Was hat die Klimakatastrophe mit der Finanzkrise zu tun? Blythe Masters lautet eine von vielen richtigen Antworten. Die junge Bankerin wurde berühmt, weil sie 1995 mit ihrem Team bei JP Morgan die ersten Credit Default Swaps entwickelt hat. Die Papiere zählen zu jenen Finanzkonstrukten, die der Grossinvestor Warren Buffett einmal als financial weapons of mass destruction bezeichnete. Die von Masters konzipierten Derivate erwiesen sich als ausserordentlich erfolgreich. Nach der Internet-Bubble im Jahr 2000 explodierte der Markt und erreichte – zusammen mit anderen Kredit-Derivaten – im Jahr 2008 ein Volumen von nominell 62 Billionen Dollar.

Der Handel mit Kredit-Derivaten stand im Zentrum der jüngsten Finanzkrise und ist mitverantwortlich für den Zusammenbruch der Lehmann Bank und den exorbitanten Verlust bei den Versicherern AIG und HypoReal, die als Emittenten auf dem Markt agierten.

Blythe Masters arbeitet weiterhin bei JP Morgan und ist dort mittlerweile zum Global Head of Commodities aufgestiegen. Damit ist sie unter anderem für die Entwicklung von Bankprodukten im Bereich Umwelt und Klima zuständig.  In einem Statement erläuterte sie jüngst das Umwelt-Engagement ihrer Bank: “That’s why JPMorgan Chase is taking steps every day to reduce our own environmental impact and invest in projects that have tremendous promise for improving the world we live in.”

Ganz uneigennützig handelt die Bank allerdings nicht. Bloomberg warnt, dass die derzeitigen Finanzaktivitäten im Klimabereich nur ein Vorspiel dazu seien, was nach der geregelten Einführung der Emissionshandels denkbar wäre. Das Marktvolumen für die Zertifikate schätzt man auf bis zu 2 Billionen Dollar. Damit wird die Klimakatastrophe zu einem Versuchsfeld neuer Finanzkonstrukte, die das Modell des deregulierten Kasino-Kapitalismus auf  die Umwelt und die Zukunft des Planeten im Ganzen ausdehnen könnten. Das erklärt wohl auch die plötzliche Begeisterung vieler Manager und Politiker für den Kampf ums Weltklima.

Der Emissionshandel würde damit zum Modellfall für eine Art von Gütern, die durch gesetzliche Regulierung künstlich erzeugt und begrenzt werden. So richtig die anfänglichen Absichten dabei auch gewesen sein mögen, wenn dieser Markt erst in die Hände der Finanzspekulatoren gerät, werden sich jegliche moralische Bedenken als flüchtig erweisen.

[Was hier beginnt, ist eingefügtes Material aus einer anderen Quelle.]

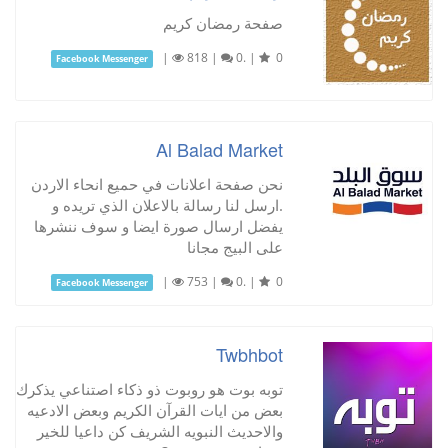
صفحة رمضان كريم
|
818
|
0.
|
0
Facebook Messenger
Al Balad Market
نحن صفحة اعلانات في حميع انحاء الاردن
.ارسل لنا رسالة بالاعلان الذي تريده و
يفضل ارسال صورة ايضا و سوف ننشرها
على البيج مجانا
|
753
|
0.
|
0
Facebook Messenger
Twbhbot
توبه بوت هو روبوت ذو ذكاء اصتناعي يذكرك
بعض من ايات القرآن الكريم وبعض الادعيه
والاحديث النبويه الشريف كن داعيا للخير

Für Investoren könnten sich viele neue Spielfelder eröffnen, warnt G. Washington auf Nakedcapitalism. Nur um ein fiktives Beispiel zu nennen: Sie haben im festen Vertrauen darauf, dass alle Klimaziele nichts fruchten und die Erderwärmung weiter voranschreitet, ein Langfrist-Investment in sibirische Ländereien (Premium Lage Permafrostboden!) getätigt? Und nun wollen sie sich dagegen absichern, dass es nicht zu bösen Überraschungen kommt, etwa in Form ausbleibender Hitzewellen? Kein Problem. Oder sie finden warm eben einfach besser als kalt – auch für die ganze Welt? Oder sie glauben, dass die anderen mit ihren Klima-Wetten falsch liegen? Die Bank ihres Vertrauens wird ihnen in naher Zukunft ein massgescheidertes Zertifikat anbieten können.